Avoid putting timestamps, request IDs, random examples, or the latest user message before a large static prompt. If the first part of the prompt changes on every request, the selected model cannot reuse the cached prefix.

Cache usage and billing

The response usage object reports cache hits:

{
  "usage": {
    "prompt_tokens": 4096,
    "completion_tokens": 256,
    "total_tokens": 4352,
    "prompt_tokens_details": {
      "cached_tokens": 3072
    }
  }
}

If cached_tokens is absent or 0, the request did not receive a cache hit. If cached tokens are reported but the selected model has no input_cache_read price, LLMBase bills those tokens at the normal input-token price.
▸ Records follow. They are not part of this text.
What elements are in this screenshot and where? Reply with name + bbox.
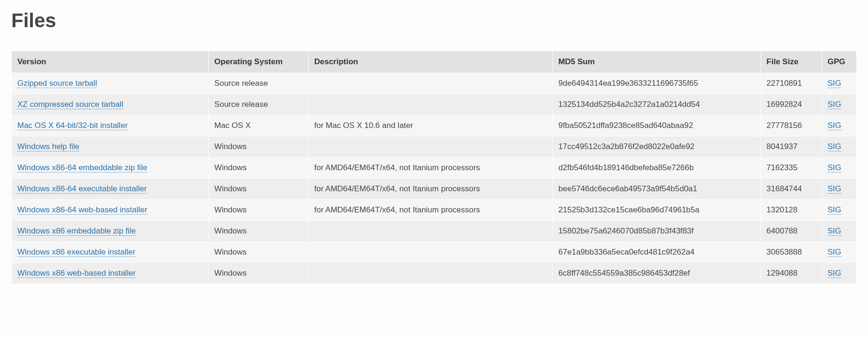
sig-link[interactable]: SIG [828,142,841,151]
cell-md5: d2fb546fd4b189146dbefeba85e7266b [553,158,761,179]
cell-gpg: SIG [822,263,856,284]
version-link[interactable]: Windows x86 executable installer [17,248,135,257]
version-link[interactable]: XZ compressed source tarball [17,100,123,109]
cell-description [308,221,552,242]
table-row: XZ compressed source tarballSource relea… [12,94,857,115]
cell-gpg: SIG [822,115,856,136]
version-link[interactable]: Windows help file [17,142,79,151]
table-row: Windows help fileWindows17cc49512c3a2b87… [12,136,857,158]
header-md5: MD5 Sum [553,51,761,73]
version-link[interactable]: Mac OS X 64-bit/32-bit installer [17,121,128,130]
cell-os: Windows [208,221,308,242]
cell-md5: 1325134dd525b4a2c3272a1a0214dd54 [553,94,761,115]
version-link[interactable]: Gzipped source tarball [17,79,97,88]
cell-os: Mac OS X [208,115,308,136]
cell-description [308,136,552,158]
cell-md5: 17cc49512c3a2b876f2ed8022e0afe92 [553,136,761,158]
cell-description: for AMD64/EM64T/x64, not Itanium process… [308,158,552,179]
cell-gpg: SIG [822,158,856,179]
cell-description: for AMD64/EM64T/x64, not Itanium process… [308,200,552,221]
cell-description [308,94,552,115]
page-title: Files [11,9,857,32]
version-link[interactable]: Windows x86 web-based installer [17,269,136,278]
cell-gpg: SIG [822,136,856,158]
cell-version: Gzipped source tarball [12,73,209,94]
cell-description [308,242,552,263]
cell-gpg: SIG [822,73,856,94]
cell-md5: 6c8ff748c554559a385c986453df28ef [553,263,761,284]
cell-size: 22710891 [761,73,822,94]
version-link[interactable]: Windows x86-64 web-based installer [17,205,147,215]
header-os: Operating System [208,51,308,73]
cell-size: 8041937 [761,136,822,158]
sig-link[interactable]: SIG [828,163,841,173]
cell-os: Windows [208,158,308,179]
table-row: Windows x86 embeddable zip fileWindows15… [12,221,857,242]
sig-link[interactable]: SIG [828,226,841,236]
cell-gpg: SIG [822,221,856,242]
cell-os: Windows [208,263,308,284]
header-gpg: GPG [822,51,856,73]
cell-md5: 67e1a9bb336a5eca0efcd481c9f262a4 [553,242,761,263]
header-version: Version [12,51,209,73]
cell-size: 1320128 [761,200,822,221]
sig-link[interactable]: SIG [828,205,841,215]
cell-size: 31684744 [761,179,822,200]
files-table: Version Operating System Description MD5… [11,51,857,284]
version-link[interactable]: Windows x86-64 executable installer [17,184,147,194]
cell-size: 16992824 [761,94,822,115]
sig-link[interactable]: SIG [828,121,841,130]
cell-version: XZ compressed source tarball [12,94,209,115]
cell-os: Windows [208,242,308,263]
sig-link[interactable]: SIG [828,184,841,194]
header-description: Description [308,51,552,73]
cell-size: 6400788 [761,221,822,242]
cell-version: Windows x86 executable installer [12,242,209,263]
sig-link[interactable]: SIG [828,100,841,109]
sig-link[interactable]: SIG [828,248,841,257]
cell-os: Windows [208,200,308,221]
table-row: Gzipped source tarballSource release9de6… [12,73,857,94]
cell-size: 30653888 [761,242,822,263]
sig-link[interactable]: SIG [828,79,841,88]
cell-md5: 9fba50521dffa9238ce85ad640abaa92 [553,115,761,136]
cell-os: Source release [208,73,308,94]
cell-md5: 9de6494314ea199e3633211696735f65 [553,73,761,94]
cell-md5: 21525b3d132ce15cae6ba96d74961b5a [553,200,761,221]
cell-version: Windows x86-64 web-based installer [12,200,209,221]
table-row: Windows x86-64 web-based installerWindow… [12,200,857,221]
header-size: File Size [761,51,822,73]
cell-size: 1294088 [761,263,822,284]
table-row: Windows x86-64 executable installerWindo… [12,179,857,200]
cell-md5: bee5746dc6ece6ab49573a9f54b5d0a1 [553,179,761,200]
cell-version: Windows x86-64 embeddable zip file [12,158,209,179]
cell-version: Windows x86-64 executable installer [12,179,209,200]
cell-description [308,263,552,284]
table-row: Mac OS X 64-bit/32-bit installerMac OS X… [12,115,857,136]
cell-gpg: SIG [822,200,856,221]
version-link[interactable]: Windows x86-64 embeddable zip file [17,163,147,173]
cell-gpg: SIG [822,179,856,200]
version-link[interactable]: Windows x86 embeddable zip file [17,226,136,236]
cell-version: Windows help file [12,136,209,158]
cell-md5: 15802be75a6246070d85b87b3f43f83f [553,221,761,242]
cell-size: 27778156 [761,115,822,136]
cell-os: Windows [208,136,308,158]
cell-gpg: SIG [822,94,856,115]
cell-version: Mac OS X 64-bit/32-bit installer [12,115,209,136]
cell-os: Source release [208,94,308,115]
cell-description: for Mac OS X 10.6 and later [308,115,552,136]
cell-description: for AMD64/EM64T/x64, not Itanium process… [308,179,552,200]
cell-os: Windows [208,179,308,200]
table-header-row: Version Operating System Description MD5… [12,51,857,73]
cell-gpg: SIG [822,242,856,263]
cell-version: Windows x86 embeddable zip file [12,221,209,242]
cell-description [308,73,552,94]
table-row: Windows x86-64 embeddable zip fileWindow… [12,158,857,179]
cell-size: 7162335 [761,158,822,179]
table-row: Windows x86 executable installerWindows6… [12,242,857,263]
table-row: Windows x86 web-based installerWindows6c… [12,263,857,284]
cell-version: Windows x86 web-based installer [12,263,209,284]
sig-link[interactable]: SIG [828,269,841,278]
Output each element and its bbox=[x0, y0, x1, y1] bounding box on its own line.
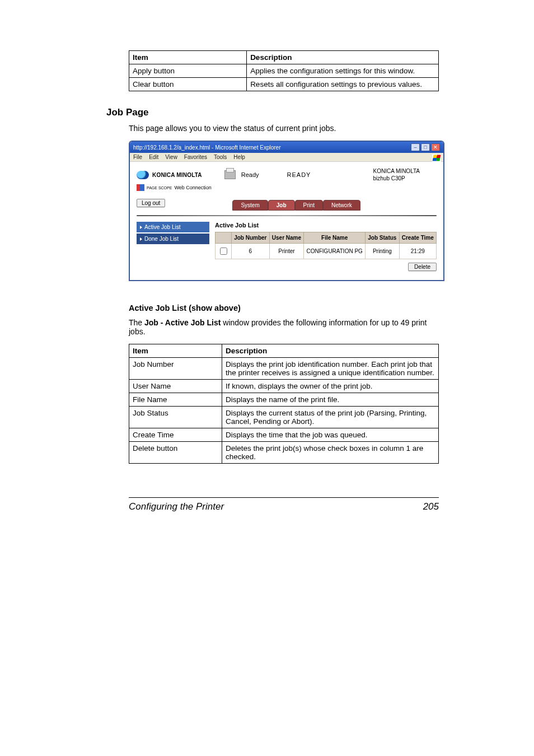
job-details-table: Item Description Job NumberDisplays the … bbox=[129, 344, 439, 464]
pagescope-label: Web Connection bbox=[174, 185, 211, 190]
job-page-heading: Job Page bbox=[106, 107, 439, 118]
col-checkbox bbox=[216, 232, 232, 244]
col-file: File Name bbox=[304, 232, 366, 244]
clear-button-desc: Resets all configuration settings to pre… bbox=[247, 78, 439, 91]
maximize-icon[interactable]: □ bbox=[421, 143, 430, 151]
active-joblist-heading: Active Job List (show above) bbox=[129, 304, 439, 312]
col-time: Create Time bbox=[399, 232, 436, 244]
details-item: Job Number bbox=[129, 358, 222, 380]
intro-prefix: The bbox=[129, 318, 144, 327]
details-desc: If known, displays the owner of the prin… bbox=[222, 380, 438, 393]
joblist-panel: Active Job List Job Number User Name Fil… bbox=[215, 222, 437, 271]
menu-file[interactable]: File bbox=[133, 154, 142, 160]
delete-button[interactable]: Delete bbox=[408, 263, 437, 271]
settings-buttons-table: Item Description Apply button Applies th… bbox=[129, 50, 439, 91]
joblist-title: Active Job List bbox=[215, 222, 437, 228]
details-desc: Displays the time that the job was queue… bbox=[222, 428, 438, 442]
ie-menubar: File Edit View Favorites Tools Help bbox=[130, 153, 443, 162]
col-jobno: Job Number bbox=[232, 232, 270, 244]
menu-edit[interactable]: Edit bbox=[149, 154, 158, 160]
details-item: Delete button bbox=[129, 442, 222, 464]
ready-status: READY bbox=[287, 171, 311, 178]
km-brand-text: KONICA MINOLTA bbox=[152, 172, 202, 178]
globe-icon bbox=[137, 171, 149, 179]
apply-button-desc: Applies the configuration settings for t… bbox=[247, 64, 439, 78]
minimize-icon[interactable]: – bbox=[411, 143, 420, 151]
menu-favorites[interactable]: Favorites bbox=[184, 154, 207, 160]
printer-icon bbox=[224, 170, 236, 179]
sidebar-item-label: Active Job List bbox=[144, 224, 180, 230]
sidebar: Active Job List Done Job List bbox=[137, 222, 209, 271]
menu-help[interactable]: Help bbox=[233, 154, 245, 160]
details-item: File Name bbox=[129, 393, 222, 407]
pagescope-icon bbox=[137, 184, 144, 191]
menu-tools[interactable]: Tools bbox=[214, 154, 227, 160]
km-logo: KONICA MINOLTA bbox=[137, 171, 202, 179]
nav-tabs: System Job Print Network bbox=[232, 200, 360, 211]
sidebar-item-active-jobs[interactable]: Active Job List bbox=[137, 222, 209, 232]
header-item: Item bbox=[129, 51, 247, 64]
tab-network[interactable]: Network bbox=[323, 200, 360, 211]
footer-section-title: Configuring the Printer bbox=[129, 501, 224, 512]
sidebar-item-label: Done Job List bbox=[144, 236, 179, 242]
table-row: 6 Printer CONFIGURATION PG Printing 21:2… bbox=[216, 244, 437, 259]
details-header-item: Item bbox=[129, 344, 222, 358]
row-checkbox[interactable] bbox=[220, 248, 227, 255]
details-desc: Displays the print job identification nu… bbox=[222, 358, 438, 380]
cell-user: Printer bbox=[269, 244, 304, 259]
details-item: Create Time bbox=[129, 428, 222, 442]
tab-system[interactable]: System bbox=[232, 200, 268, 211]
job-page-intro: This page allows you to view the status … bbox=[129, 124, 439, 133]
header-row: KONICA MINOLTA Ready READY KONICA MINOLT… bbox=[137, 167, 437, 182]
job-table: Job Number User Name File Name Job Statu… bbox=[215, 232, 437, 259]
tab-job[interactable]: Job bbox=[268, 200, 295, 211]
active-joblist-intro: The Job - Active Job List window provide… bbox=[129, 318, 439, 336]
device-brand: KONICA MINOLTA bbox=[373, 168, 420, 174]
tab-print[interactable]: Print bbox=[295, 200, 324, 211]
apply-button-item: Apply button bbox=[129, 64, 247, 78]
page-footer: Configuring the Printer 205 bbox=[129, 497, 439, 512]
ready-label: Ready bbox=[241, 171, 259, 178]
logout-button[interactable]: Log out bbox=[137, 199, 165, 207]
pagescope-prefix: PAGE SCOPE bbox=[147, 186, 172, 190]
clear-button-item: Clear button bbox=[129, 78, 247, 91]
ie-flag-icon bbox=[432, 154, 441, 162]
footer-page-number: 205 bbox=[423, 501, 439, 512]
col-user: User Name bbox=[269, 232, 304, 244]
cell-time: 21:29 bbox=[399, 244, 436, 259]
details-header-desc: Description bbox=[222, 344, 438, 358]
window-title: http://192.168.1.2/a_index.html - Micros… bbox=[133, 144, 280, 151]
ie-window: http://192.168.1.2/a_index.html - Micros… bbox=[129, 141, 444, 281]
details-item: Job Status bbox=[129, 407, 222, 428]
header-desc: Description bbox=[247, 51, 439, 64]
sidebar-item-done-jobs[interactable]: Done Job List bbox=[137, 234, 209, 244]
details-item: User Name bbox=[129, 380, 222, 393]
cell-jobno: 6 bbox=[232, 244, 270, 259]
device-model: bizhub C30P bbox=[373, 175, 405, 181]
details-desc: Displays the name of the print file. bbox=[222, 393, 438, 407]
window-titlebar: http://192.168.1.2/a_index.html - Micros… bbox=[130, 142, 443, 153]
cell-file: CONFIGURATION PG bbox=[304, 244, 366, 259]
divider bbox=[137, 215, 437, 216]
details-desc: Deletes the print job(s) whose check box… bbox=[222, 442, 438, 464]
intro-bold: Job - Active Job List bbox=[144, 318, 221, 327]
details-desc: Displays the current status of the print… bbox=[222, 407, 438, 428]
menu-view[interactable]: View bbox=[165, 154, 177, 160]
close-icon[interactable]: ✕ bbox=[431, 143, 440, 151]
device-info: KONICA MINOLTA bizhub C30P bbox=[373, 167, 437, 182]
pagescope-line: PAGE SCOPE Web Connection bbox=[137, 184, 437, 191]
cell-status: Printing bbox=[366, 244, 399, 259]
col-status: Job Status bbox=[366, 232, 399, 244]
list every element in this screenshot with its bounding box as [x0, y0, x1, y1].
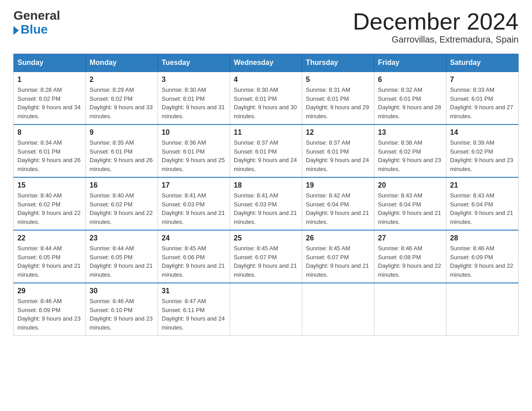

Use the model metadata endpoint to read token prices before you run a workload:

curl "https://api.llmbase.ai/v1/models?metadata=true" \
  -H "Authorization: Bearer $LLMBASE_API_KEY"

For a rough estimate:

cost = input_tokens * pricing.prompt
     + cached_input_tokens * pricing.input_cache_read
     + output_tokens * pricing.completion

When pricing.input_cache_read is missing, cached input tokens use the normal input-token price.

Model table

Models with cache-read pricing include pricing.input_cache_read in metadata and show a cache-read price in the live Models table.